**Task goal:** Your copy begins at the line with "St. Servatius (82, 229)" and runs through the end of the data below. Set down only those lines exactly, without pictures.

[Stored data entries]
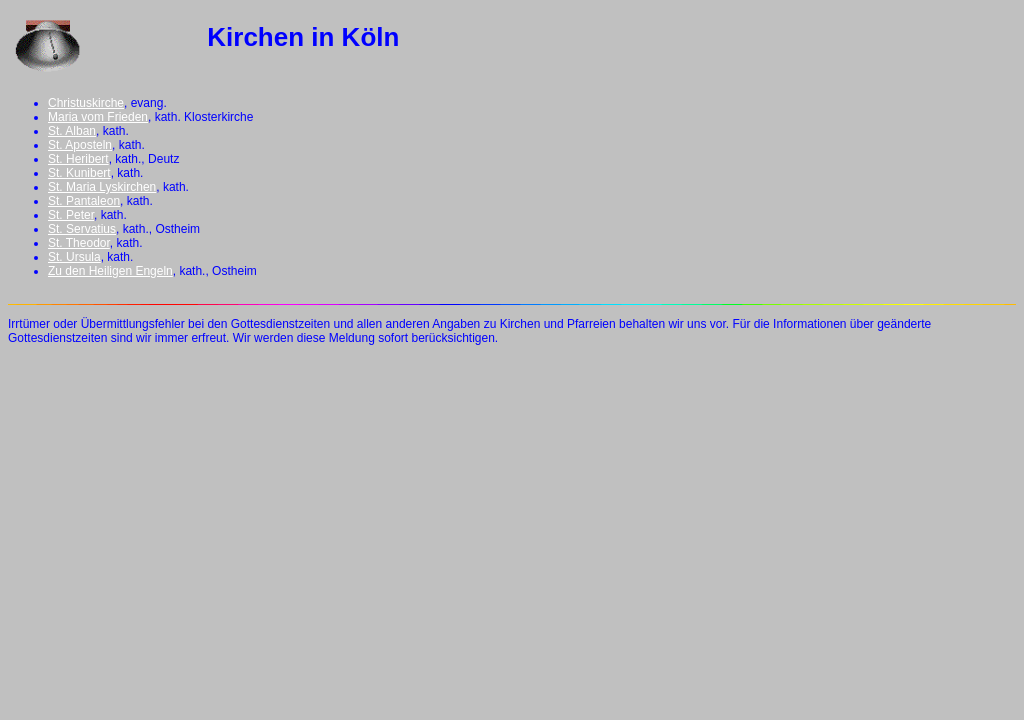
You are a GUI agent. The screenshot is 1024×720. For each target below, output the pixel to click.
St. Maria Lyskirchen (102, 187)
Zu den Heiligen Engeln (110, 271)
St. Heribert (78, 159)
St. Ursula (74, 257)
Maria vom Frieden (98, 117)
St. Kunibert (79, 173)
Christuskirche (86, 103)
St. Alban (72, 131)
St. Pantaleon (84, 201)
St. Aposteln (80, 145)
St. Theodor (79, 243)
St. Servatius (82, 229)
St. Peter (71, 215)
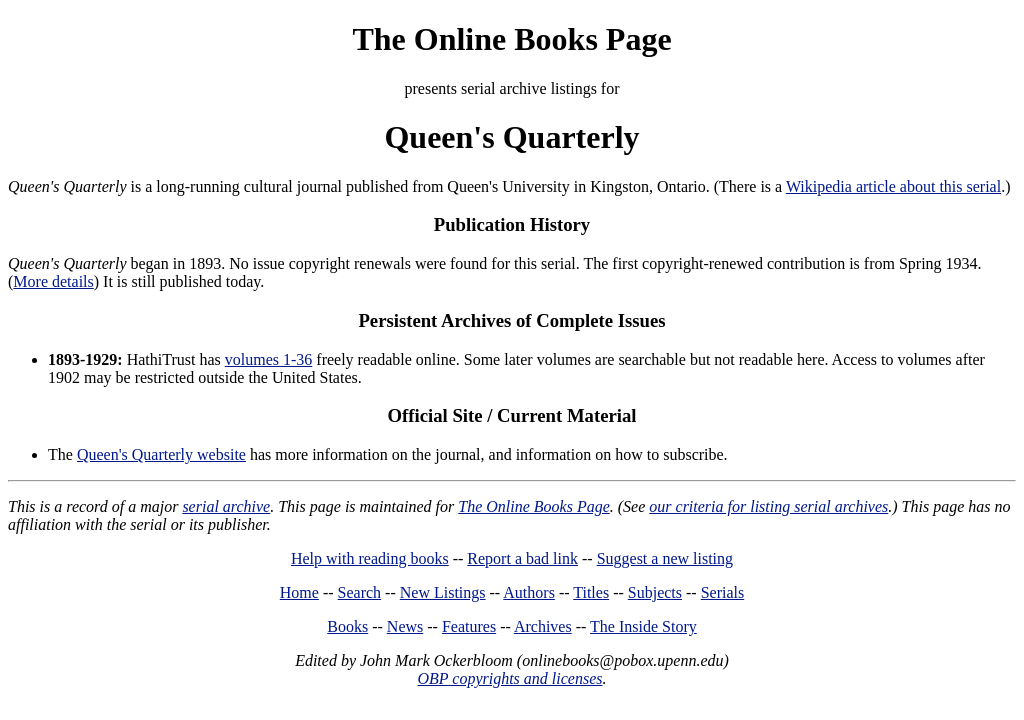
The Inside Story (643, 626)
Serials (723, 592)
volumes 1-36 (269, 359)
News (405, 626)
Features (469, 626)
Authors (529, 592)
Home (299, 592)
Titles (591, 592)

**Task solution:**
St. Servatius (82, 229)
St. Peter (71, 215)
The Inside Story (643, 626)
Serials (723, 592)
volumes 1-36 (269, 359)
News (405, 626)
Features (469, 626)
Authors (529, 592)
Home (299, 592)
Titles (591, 592)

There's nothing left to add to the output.